Pero volvamos a los abrazos, la tía que lo contaba todo ante la cámara era una de aquellas personas feliz de la vida que no sabes si cuando llega a casa piensa “me cago en la puta y en todos los gilipollas a los que he abrazado y en los que han pasado de largo también me cago” o si por el contrario realmente, tal y como cuentan, llegan a su casa y piensan “que feliz soy repartiendo felicidad, seguro que más de uno se ha sentido superbien después de mis abrazos, gracias Dios mío por haberme mostrado este camino de autosatisfacción sin necesidad de meter la mano en el pantalón y acabar manchándome”, no sé cual de las dos opciones de persona me dan más miedo, tal vez los segundos, siempre me han dado cierta grimilla esa gente que se alimenta de felicidad, de los karmas, las energías etc.
Pero podéis pensar que si uno va por la calle, se encuentra a los de los carteles y no le gusta la iniciativa, con pasar de largo y seguir su camino basta. Vale, lo acepto pero ¿Qué pasa si semejante gilipollez llega a tu vida en forma de regalo y encima quien te lo ofrece ha pagado por ello? Me estoy refiriendo a la iniciativa de las pasadas Navidades que pusieron en marcha, de nuevo en Barcelona, otros chalaos que para hacer frente a la crisis no encontraron mejor forma que vender algo que para ellos tenía un coste cero.

La cosa no era otra cosa que la que veis en la foto de aquí encima, vendían: abrazos, besos, caricias y mimos, y supongo que en un intento de reírse algo más de quien lo comprara “los metían” en cajas…

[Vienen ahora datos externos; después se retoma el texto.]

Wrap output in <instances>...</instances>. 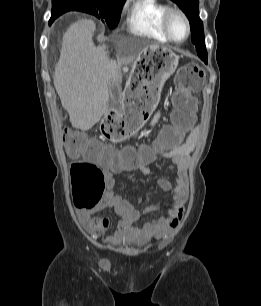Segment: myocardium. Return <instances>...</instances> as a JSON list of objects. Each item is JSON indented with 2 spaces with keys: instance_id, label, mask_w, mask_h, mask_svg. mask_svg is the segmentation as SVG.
<instances>
[{
  "instance_id": "f54148a6",
  "label": "myocardium",
  "mask_w": 261,
  "mask_h": 306,
  "mask_svg": "<svg viewBox=\"0 0 261 306\" xmlns=\"http://www.w3.org/2000/svg\"><path fill=\"white\" fill-rule=\"evenodd\" d=\"M174 15H177L182 19V21L185 25V28H186V35L183 39H180V40L176 39L172 35L171 29H170V20ZM162 26H163L164 32L166 33L168 38L171 41L176 42V43H181V42L186 41L188 39L190 33H191L190 22L188 20V17L186 16V14L181 9L176 8V7H169L165 11V13L163 15V18H162Z\"/></svg>"
}]
</instances>
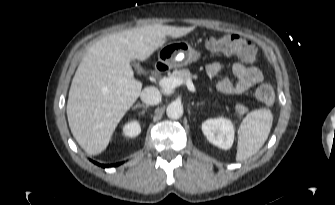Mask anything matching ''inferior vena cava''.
Masks as SVG:
<instances>
[{
	"mask_svg": "<svg viewBox=\"0 0 335 205\" xmlns=\"http://www.w3.org/2000/svg\"><path fill=\"white\" fill-rule=\"evenodd\" d=\"M142 102L146 105H157L161 102L162 95L155 87H146L140 94Z\"/></svg>",
	"mask_w": 335,
	"mask_h": 205,
	"instance_id": "602c4592",
	"label": "inferior vena cava"
}]
</instances>
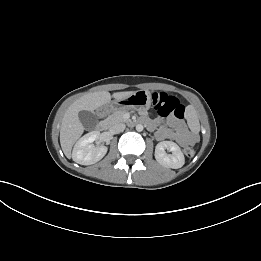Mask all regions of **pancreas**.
I'll return each mask as SVG.
<instances>
[{
  "label": "pancreas",
  "instance_id": "pancreas-1",
  "mask_svg": "<svg viewBox=\"0 0 261 261\" xmlns=\"http://www.w3.org/2000/svg\"><path fill=\"white\" fill-rule=\"evenodd\" d=\"M127 113L126 110H118L113 112L111 115H109L106 119L105 122L107 123L108 126H111L113 124L119 123V122H127L128 119L124 117V115Z\"/></svg>",
  "mask_w": 261,
  "mask_h": 261
}]
</instances>
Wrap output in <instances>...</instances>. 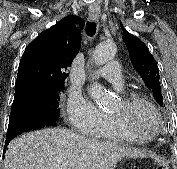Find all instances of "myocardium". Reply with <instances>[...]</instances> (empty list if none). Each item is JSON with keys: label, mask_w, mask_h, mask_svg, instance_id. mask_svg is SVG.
I'll list each match as a JSON object with an SVG mask.
<instances>
[{"label": "myocardium", "mask_w": 177, "mask_h": 169, "mask_svg": "<svg viewBox=\"0 0 177 169\" xmlns=\"http://www.w3.org/2000/svg\"><path fill=\"white\" fill-rule=\"evenodd\" d=\"M123 111L118 113H110L109 115L113 118L124 136L131 141H140L143 139H152L160 133L163 128L164 120L159 109L142 93L138 91H129L120 96ZM141 106L150 110L158 120V125L149 132L140 133L135 135L130 132L129 125V112L134 108Z\"/></svg>", "instance_id": "obj_1"}]
</instances>
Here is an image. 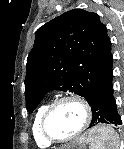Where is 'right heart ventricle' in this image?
I'll return each instance as SVG.
<instances>
[{"mask_svg":"<svg viewBox=\"0 0 124 149\" xmlns=\"http://www.w3.org/2000/svg\"><path fill=\"white\" fill-rule=\"evenodd\" d=\"M48 106H49V103H44L41 106H39L34 114L33 121H32L31 130H32L33 138L37 146L41 148H46L51 145V143L44 138L41 132V120Z\"/></svg>","mask_w":124,"mask_h":149,"instance_id":"obj_1","label":"right heart ventricle"}]
</instances>
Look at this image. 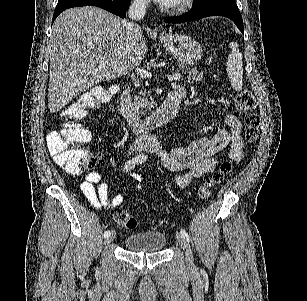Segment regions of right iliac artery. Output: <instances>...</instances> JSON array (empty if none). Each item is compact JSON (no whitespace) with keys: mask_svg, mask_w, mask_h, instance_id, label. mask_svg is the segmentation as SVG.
<instances>
[{"mask_svg":"<svg viewBox=\"0 0 307 301\" xmlns=\"http://www.w3.org/2000/svg\"><path fill=\"white\" fill-rule=\"evenodd\" d=\"M145 160H146V156L145 155H143V154L142 155H138V156L132 158L131 160H129L128 162L125 163L124 170L125 171L131 170L136 165L141 164ZM108 235H110V231L109 230L104 232V237H107Z\"/></svg>","mask_w":307,"mask_h":301,"instance_id":"right-iliac-artery-1","label":"right iliac artery"}]
</instances>
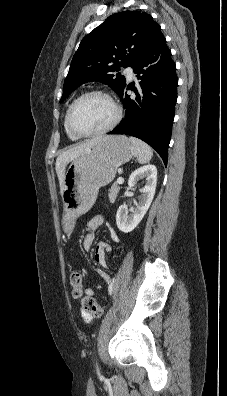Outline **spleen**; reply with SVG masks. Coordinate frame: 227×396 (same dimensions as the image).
Segmentation results:
<instances>
[{
	"label": "spleen",
	"instance_id": "3e777b00",
	"mask_svg": "<svg viewBox=\"0 0 227 396\" xmlns=\"http://www.w3.org/2000/svg\"><path fill=\"white\" fill-rule=\"evenodd\" d=\"M130 142L133 145L134 148V154L140 164L147 163L151 160L153 156L152 149L150 146H148L145 142L134 138L130 137Z\"/></svg>",
	"mask_w": 227,
	"mask_h": 396
}]
</instances>
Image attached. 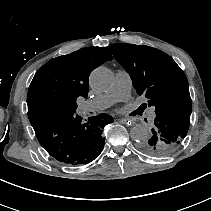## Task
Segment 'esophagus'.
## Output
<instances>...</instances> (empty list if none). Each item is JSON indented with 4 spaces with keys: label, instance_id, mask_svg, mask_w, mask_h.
Wrapping results in <instances>:
<instances>
[{
    "label": "esophagus",
    "instance_id": "34e87169",
    "mask_svg": "<svg viewBox=\"0 0 211 211\" xmlns=\"http://www.w3.org/2000/svg\"><path fill=\"white\" fill-rule=\"evenodd\" d=\"M118 121L123 124L126 123L129 128L134 126L133 120L131 118H120Z\"/></svg>",
    "mask_w": 211,
    "mask_h": 211
}]
</instances>
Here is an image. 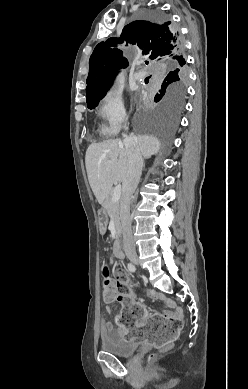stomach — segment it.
I'll return each mask as SVG.
<instances>
[{
  "instance_id": "stomach-1",
  "label": "stomach",
  "mask_w": 248,
  "mask_h": 389,
  "mask_svg": "<svg viewBox=\"0 0 248 389\" xmlns=\"http://www.w3.org/2000/svg\"><path fill=\"white\" fill-rule=\"evenodd\" d=\"M99 213H100V229H99V234L100 235H105L106 231L108 230L107 225V220L110 218V215L106 213V208L105 207H100L99 208Z\"/></svg>"
}]
</instances>
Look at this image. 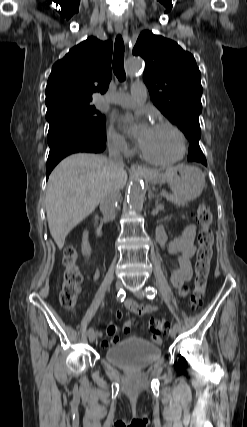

¿Se nos está yendo la cabeza o qué? De verdad os lo digo, tomad nota por si acaso: No me gustan los regalos sorpresa. Es así, odio cuando alguien me regala algo que por lo general no sé qué es porque mientras lo abro pienso “a ver si no me va a gustar” y es que si algo no me gusta soy incapaz de hacer como que me gusta, se me nota en la cara, en el tono de la voz, en todo!! Por lo tanto ¿Qué cara pensáis que pondría si alguien me da un regalo cuadrado que no pesara nada y al abrirlo me exclamase: “te regalo 365 abrazos!!!”? Seguramente yo le contestaría algo como: “Y voy a tener que verte cada día durante 1 año? ¿ó cuando nos veamos me darás todos los abrazos por los días que no me hayas visto, gilipollas? Si no querías regalarme nada haberlo dicho, si eres tan sumamente imbécil como para no tener ni un poco de imaginación para comprarme una camiseta y guardar el ticket por si acaso, habérmelo dicho, lo habría agradecido más y mejor, en serio”.
No quiero ni pensar en como se me quedaría la cara al ver semejante estupidez de regalo. Algunos pensaréis que es original, incluso bonito, pues no lo es, ¿os gustaría que yo os regalara una caja vacía en la que hubiera escrito: "pedacito de espacio”? Es parecido a cuando se puso de moda regalar estrellas, te regalaban un papel con unas coordenadas en el cosmos, tu pagabas una pasta y el que recibía el regalo tenía que pensar que una de las estrellas que hay en el cielo era suya, ahí encima podía ocurrirte para más putada, que tuvieras que acabar comprándote un telescopio para ver tu regalo, o sea, una mierda de regalo y encima te toca pagar a ti los mecanismos para verlo.
Creo que empezaré a regalar árboles del amazonas, cachitos de costa de Hawai, o trocitos de ranchos de Texas, total, con buscar una foto en internet, currarme un documento acreditativo y asegurar que eso que ve en la foto ya es suyo… si es que quien paga hoy en día por un regalo es porque quiere.